Is 4 an extreme value for the standard normal distribution? In high school, students learn the famous 68-95-99.7 rule,
which is a way to remember that 99.7 percent of random observation from a normal distribution are within three standard deviations from the mean. For the standard normal distribution, the probability that a random value is bigger than 3 is 0.0013. The probability that a random value is bigger than 4 is even smaller: about 0.00003 or 3 x 10^{-5}.

So, if you draw randomly from a standard normal distribution, it must be very rare to see an extreme value greater than 4, right? Well, yes and no. Although it is improbable that any ONE observation is more extreme than 4, if you draw MANY independent observations, the probability that the sample contains an extreme value increases with the sample size. If *p* is the probability that one observation is less than 4, then *p*^{n} is the probability that *n* independent observations are all less than 4. Thus
1 – *p*^{n} is the probability that some value is greater than 4.
You can use the CDF function in SAS to compute these probabilities in a sample of size *n*:

/* What is a "large value" of a normal sample? The answer depends on the size of the sample. */ /* Use CDF to find probability that a random value from N(0,1) exceeds 4 */ proc iml; P_NotGT4 = cdf("Normal", 4); /* P(x < 4) */ /* Probability of an extreme obs in a sample that contains n independent observations */ n = {1, 100, 1000, 10000}; /* sample sizes */ P_NotGT4 = P_NotGT4**n; /* P(all values are < 4) */ P_GT4 = 1 - P_NotGT4; /* P(any value is > 4) */ print n P_NotGT4 P_GT4; |

The third column of the table shows that the probability of seeing an observation whose value is greater than 4 increases with the size of the sample. In a sample of size 10,000, the probability is 0.27, which implies that about one out of every four samples of that size will contain a maximum value that exceeds 4.

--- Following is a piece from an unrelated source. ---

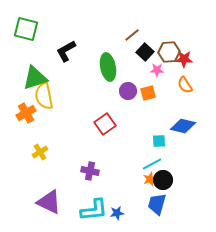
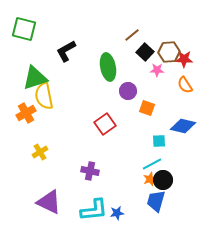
green square: moved 2 px left
orange square: moved 1 px left, 15 px down; rotated 35 degrees clockwise
blue trapezoid: moved 1 px left, 3 px up
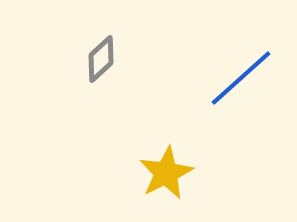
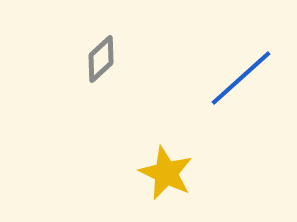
yellow star: rotated 20 degrees counterclockwise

### The distribution of the maximum in a Gaussian sample: A simulation approach

You can use a simulation to approximate the distribution of the maximum value of a normal sample of size *n*. For definiteness, choose *n* = 1,000 and sample from a standard normal distribution N(0,1). The following SAS/IML program simulates 5,000 samples of size *n* and computes the maximum value of each sample. You can then graph the distribution of the maximum values to understand how the maximum value varies in random samples of size *n*.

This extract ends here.